Wat weet jij van het etiket?
6 valkuilen bij etiket lezen:
1. Loze kreten op de verpakking
Op de voorkant van de verpakking vind je vaak kreten als ‘bron van vezels’ of ‘goed voor de weerstand’. Die kreten noemen we claims. Soms klopt zo’n claim inderdaad. Maar meestal zijn het loze kreten om jou te verleiden het product te kopen. Als er ‘ambachtelijk’, ‘vers’ of ‘natuurlijk’ op de verpakking staat, dan klinkt dat mooi. Maar het zegt niets. Zo kan een ‘ambachtelijk’ brood net zo goed in de fabriek zijn gemaakt.
2. Light wil niet zeggen calorie-arm
Light-producten bevatten niet altijd minder calorieën dan de gewone varianten. Zo kan light-chips net zoveel calorieën bevatten als gewone chips. En in light-pindakaas zit soms 30% minder vet, maar wel meer suiker dan de gewone variant.
3. Verleidelijke plaatjes
Op verpakkingen staan de mooiste foto’s, bijvoorbeeld van groente, fruit of noten. Je verwacht dan dat het product er vol mee zit. Maar dat is lang niet altijd het geval. Op een pak vruchtendrank staan soms de prachtigste aardbeien, terwijl er maar 1% echte aardbei inzit.
4. Niet alle porties zijn even groot
Op veel etiketten staat ook de voedingswaarde per portie, bijvoorbeeld per glas of koekje. Maar dat kan verwarrend zijn.
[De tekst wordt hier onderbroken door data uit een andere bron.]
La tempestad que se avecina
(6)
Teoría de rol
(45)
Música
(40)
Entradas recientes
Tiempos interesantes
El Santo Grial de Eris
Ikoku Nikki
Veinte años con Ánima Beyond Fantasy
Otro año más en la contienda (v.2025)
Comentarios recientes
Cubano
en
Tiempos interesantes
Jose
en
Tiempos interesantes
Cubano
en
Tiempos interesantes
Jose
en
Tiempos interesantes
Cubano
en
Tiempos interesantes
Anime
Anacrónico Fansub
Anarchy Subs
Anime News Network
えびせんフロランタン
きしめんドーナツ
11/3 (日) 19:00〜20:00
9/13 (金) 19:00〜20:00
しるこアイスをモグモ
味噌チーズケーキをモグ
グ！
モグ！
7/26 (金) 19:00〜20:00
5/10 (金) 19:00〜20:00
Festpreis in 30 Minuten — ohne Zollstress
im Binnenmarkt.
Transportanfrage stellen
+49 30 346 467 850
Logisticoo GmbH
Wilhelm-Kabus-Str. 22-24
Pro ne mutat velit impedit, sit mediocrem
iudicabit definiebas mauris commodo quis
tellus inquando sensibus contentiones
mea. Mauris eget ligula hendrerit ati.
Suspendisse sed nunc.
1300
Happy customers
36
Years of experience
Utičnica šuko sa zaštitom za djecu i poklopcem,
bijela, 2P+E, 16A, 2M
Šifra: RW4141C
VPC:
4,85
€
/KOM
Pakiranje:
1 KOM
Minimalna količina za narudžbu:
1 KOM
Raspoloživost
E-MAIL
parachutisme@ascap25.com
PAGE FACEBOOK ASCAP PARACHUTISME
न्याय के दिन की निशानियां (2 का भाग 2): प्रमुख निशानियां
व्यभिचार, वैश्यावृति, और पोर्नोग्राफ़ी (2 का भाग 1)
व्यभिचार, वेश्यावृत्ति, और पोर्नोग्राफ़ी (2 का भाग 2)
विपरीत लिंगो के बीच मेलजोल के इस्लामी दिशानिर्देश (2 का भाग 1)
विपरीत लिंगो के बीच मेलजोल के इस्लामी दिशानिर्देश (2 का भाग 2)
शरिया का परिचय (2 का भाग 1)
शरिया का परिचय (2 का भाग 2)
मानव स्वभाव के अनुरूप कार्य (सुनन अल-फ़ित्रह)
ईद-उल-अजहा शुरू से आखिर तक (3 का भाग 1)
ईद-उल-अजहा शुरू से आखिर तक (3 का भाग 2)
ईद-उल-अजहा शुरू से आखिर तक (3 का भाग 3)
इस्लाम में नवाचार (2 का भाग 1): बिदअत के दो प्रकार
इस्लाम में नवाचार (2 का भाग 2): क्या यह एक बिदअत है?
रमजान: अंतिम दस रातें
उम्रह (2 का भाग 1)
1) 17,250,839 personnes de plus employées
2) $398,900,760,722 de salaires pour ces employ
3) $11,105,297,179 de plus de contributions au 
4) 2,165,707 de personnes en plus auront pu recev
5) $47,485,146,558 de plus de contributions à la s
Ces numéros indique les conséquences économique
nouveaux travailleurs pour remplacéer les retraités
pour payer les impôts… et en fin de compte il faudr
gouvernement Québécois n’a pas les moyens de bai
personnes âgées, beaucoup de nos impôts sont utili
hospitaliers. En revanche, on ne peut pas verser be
Fabrikanten bepalen namelijk zelf hoe groot zo’n portie is. Zo rekent de ene fabrikant 30 gram voor 1 portie en de andere 45 gram. En nog een andere valkuil: soms zitten er 2 koeken in een meeneemverpakking en wordt het aantal calorieën gemeld van 1 koek. Dat lijkt namelijk gezonder!
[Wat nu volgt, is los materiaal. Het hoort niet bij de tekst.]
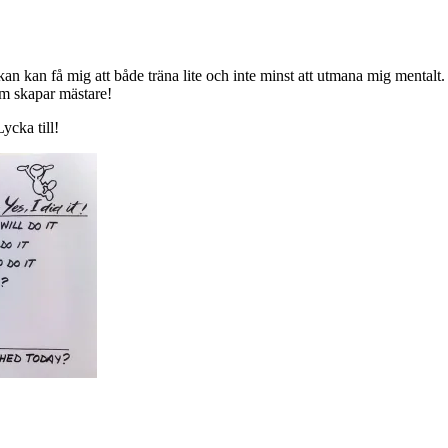
n kan få mig att både träna lite och inte minst att utmana mig mentalt.
om skapar mästare!
ycka till!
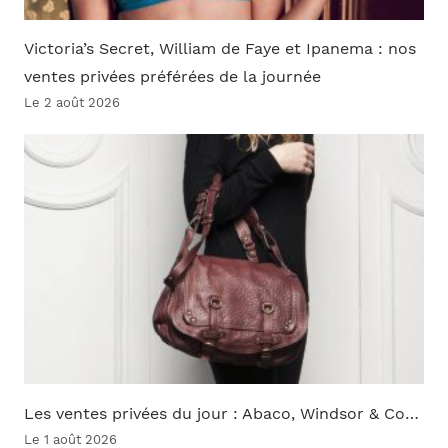
Victoria’s Secret, William de Faye et Ipanema : nos
ventes privées préférées de la journée
Le 2 août 2026
Les ventes privées du jour : Abaco, Windsor & Co…
Le 1 août 2026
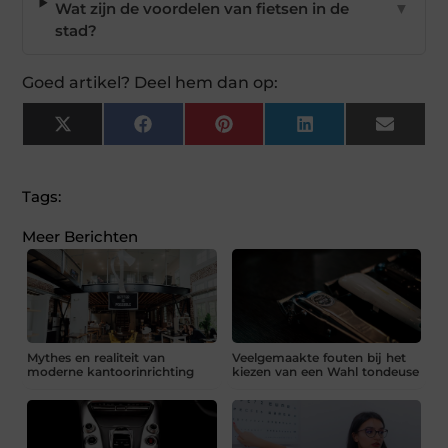
Wat zijn de voordelen van fietsen in de
▼
stad?
Goed artikel? Deel hem dan op:
X
Facebook
Pinterest
LinkedIn
Email
(Twitter)
Tags:
Meer Berichten
Mythes en realiteit van
Veelgemaakte fouten bij het
moderne kantoorinrichting
kiezen van een Wahl tondeuse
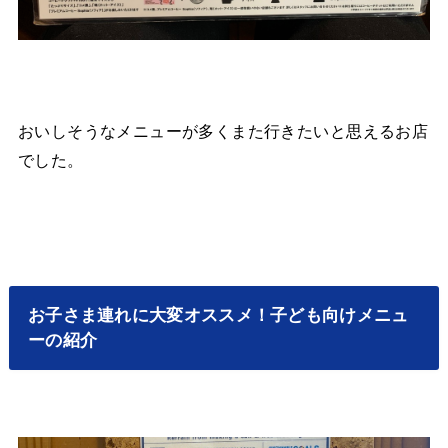
おいしそうなメニューが多くまた行きたいと思えるお店
でした。
お子さま連れに大変オススメ！子ども向けメニュ
ーの紹介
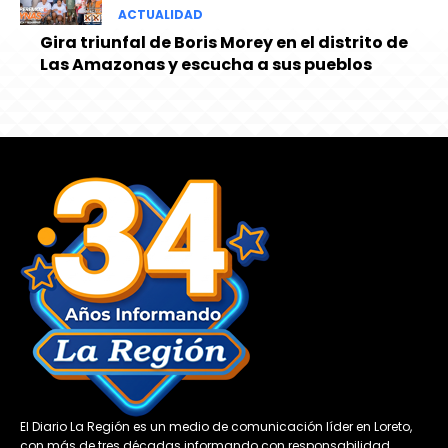
ACTUALIDAD
Gira triunfal de Boris Morey en el distrito de
Las Amazonas y escucha a sus pueblos
El Diario La Región es un medio de comunicación líder en Loreto,
con más de tres décadas informando con responsabilidad,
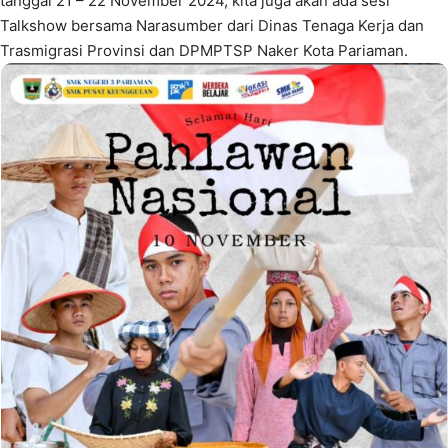
tanggal 21 – 22 November 2024, kita juga akan ada sesi
Talkshow bersama Narasumber dari Dinas Tenaga Kerja dan
Trasmigrasi Provinsi dan DPMPTSP Naker Kota Pariaman.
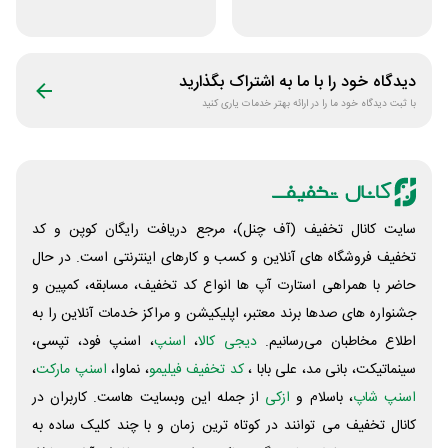
و فرش چاپی حسن
فروشگاه اکشن
نیا
فیگور بگو سیب
دیدگاه خود را با ما به اشتراک بگذارید
با ثبت دیدگاه خود ما را در ارائه بهتر خدمات یاری کنید
سایت کانال تخفیف (آف چنل)، مرجع دریافت رایگان کوپن و کد
تخفیف فروشگاه های آنلاین و کسب و‌ کارهای اینترنتی است. در حال
حاضر با همراهی استارت آپ ها انواع کد تخفیف، مسابقه، کمپین و
جشنواره های صدها برند معتبر، اپلیکیشن و مراکز خدمات آنلاین را به
اطلاع مخاطبان می‌رسانیم.
دیجی کالا
،
اسنپ
، اسنپ فود، تپسی،
سینماتیکت، بانی مد، علی‌ بابا ،
کد تخفیف فیلیمو
، نماوا،
اسنپ مارکت
،
اسنپ شاپ
، باسلام و
ازکی
از جمله این وبسایت ‌هاست. کاربران در
کانال تخفیف می توانند در کوتاه ترین زمان و با چند کلیک ساده به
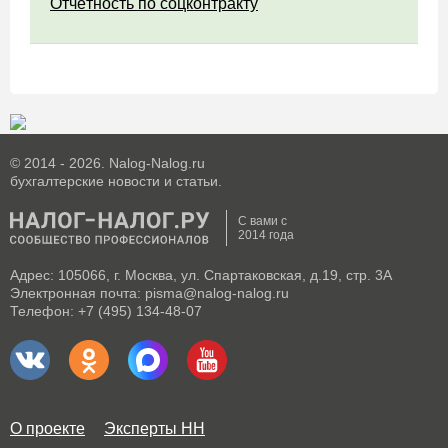
Отчётность по соцконтракту
© 2014 - 2026. Nalog-Nalog.ru
бухгалтерские новости и статьи.
С вами с
2014 года
Адрес: 105066, г. Москва, ул. Спартаковская, д.19, стр. 3А
Электронная почта: pisma@nalog-nalog.ru
Телефон: +7 (495) 134-48-07
О проекте
Эксперты НН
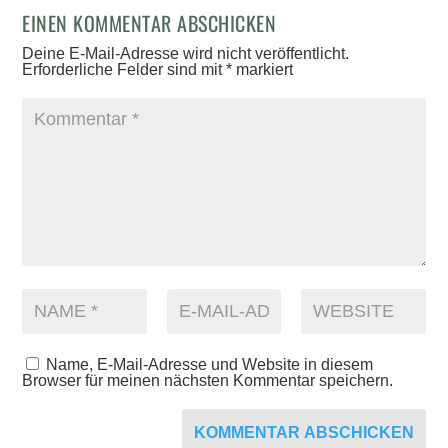
EINEN KOMMENTAR ABSCHICKEN
Deine E-Mail-Adresse wird nicht veröffentlicht.
Erforderliche Felder sind mit
*
markiert
Name, E-Mail-Adresse und Website in diesem
Browser für meinen nächsten Kommentar speichern.
KOMMENTAR ABSCHICKEN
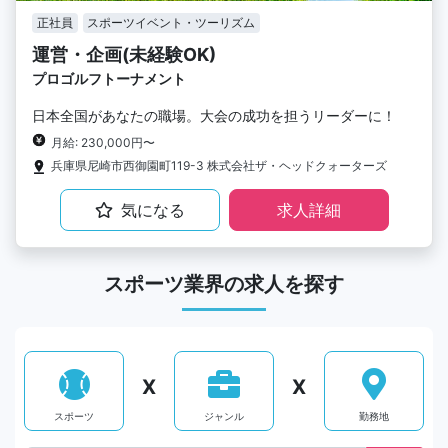
正社員
スポーツイベント・ツーリズム
運営・企画(未経験OK)
プロゴルフトーナメント
日本全国があなたの職場。大会の成功を担うリーダーに！
月給: 230,000円〜
兵庫県尼崎市西御園町119-3 株式会社ザ・ヘッドクォーターズ
気になる
求人詳細
スポーツ業界の求人を探す
X
X
スポーツ
ジャンル
勤務地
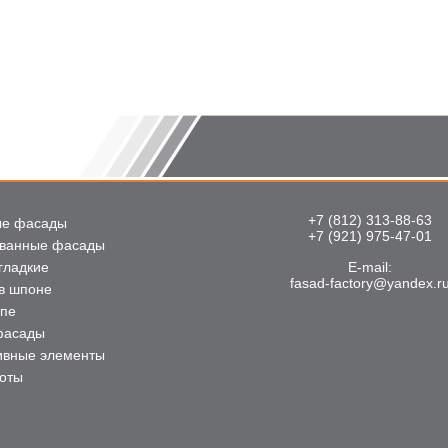
+7 (812) 313-88-63
е фасады
+7 (921) 975-47-01
ванные фасады
гладкие
E-mail:
fasad-factory@yandex.r
в шпоне
упе
фасады
ивные элементы
боты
5. Verwarring door referentie-inname
Op veel verpakkingen staat een referentie-inname (RI). Deze RI geeft aan hoeveel een gemiddelde volwassene per dag nodig heeft óf wat maximaal binnen een gezond voedingspatroon past. Dat kan verwarrend zijn. Voor vitamines is het prima als je de 100% haalt. Maar voor zout en verzadigd vet geldt juist: hoe minder, hoe beter.
6. Natuurlijke naam in plaats van E-nummer
Fabrikanten zetten soms de uitgeschreven naam van een stof op het etiket in plaats van een E-nummer. Dit klinkt natuurlijker. Er staat dan ‘citroenzuur’ in plaats van E330, terwijl het hetzelfde stofje is (een conserveermiddel). Wil je weten of een stof in de ingrediëntenlijst een E-nummer heeft? Zoek het op in de E-nummerzoeker.
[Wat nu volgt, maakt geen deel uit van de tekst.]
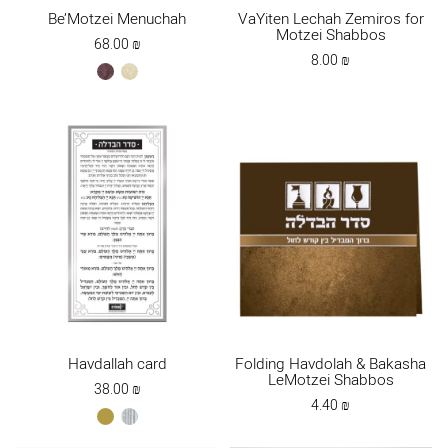
Be’Motzei Menuchah
VaYiten Lechah Zemiros for
Motzei Shabbos
68.00
₪
8.00
₪
brown
cream
Havdallah card
Folding Havdolah & Bakasha
LeMotzei Shabbos
38.00
₪
4.40
₪
gold
silver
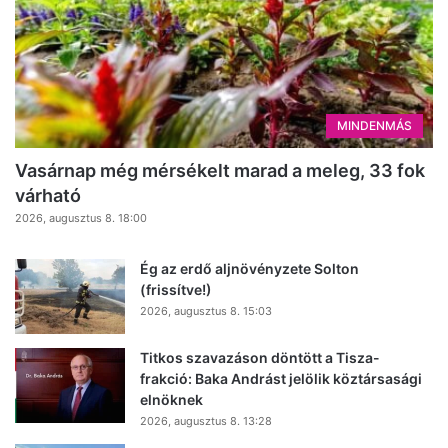
MINDENMÁS
Vasárnap még mérsékelt marad a meleg, 33 fok
várható
2026, augusztus 8. 18:00
Ég az erdő aljnövényzete Solton
(frissítve!)
2026, augusztus 8. 15:03
Titkos szavazáson döntött a Tisza-
frakció: Baka Andrást jelölik köztársasági
elnöknek
2026, augusztus 8. 13:28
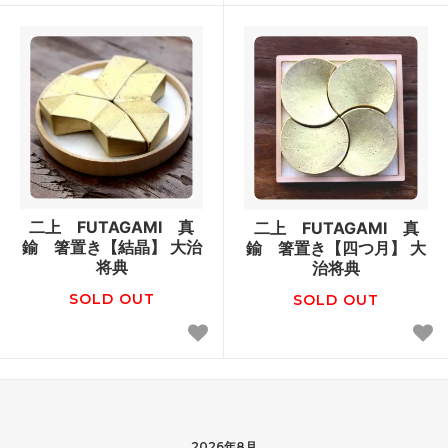
二上 FUTAGAMI 真
二上 FUTAGAMI 真
鍮 箸置き【結晶】 大治
鍮 箸置き【四つ月】 大
将典
治将典
SOLD OUT
SOLD OUT
2026年8月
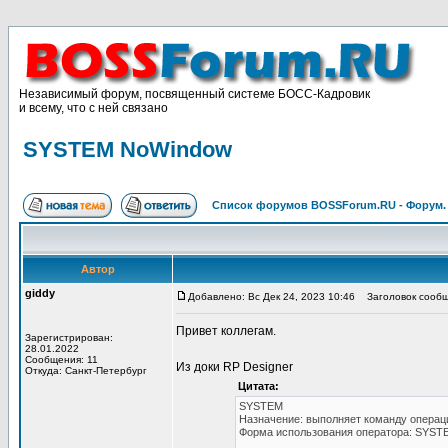
Независимый форум, посвященный системе БОСС-Кадровик
и всему, что с ней связано
SYSTEM NoWindow
Список форумов BOSSForum.RU - Форум
Автор
giddy
Добавлено: Вс Дек 24, 2023 10:46
Заголовок сообщ
Привет коллегам.
Зарегистрирован:
28.01.2022
Сообщения: 11
Из доки RP Designer
Откуда: Санкт-Петербург
Цитата:
SYSTEM
Назначение: выполняет команду операц
Форма использования оператора: SYSTE
...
Tips om de valkuilen te vermijden:
- Laat je niet verleiden door mooie plaatjes en praatjes op de voorkant van de verpakking. De belangrijkste informatie staat juist op de achterkant.
- Kijk altijd in de voedingswaardetabel en ingrediëntenlijst om te weten wat er precies in het product zit.
- Wil je producten vergelijken? Vergelijk ze dan per 100 gram en niet per portie, want dat is dus niet altijd hetzelfde.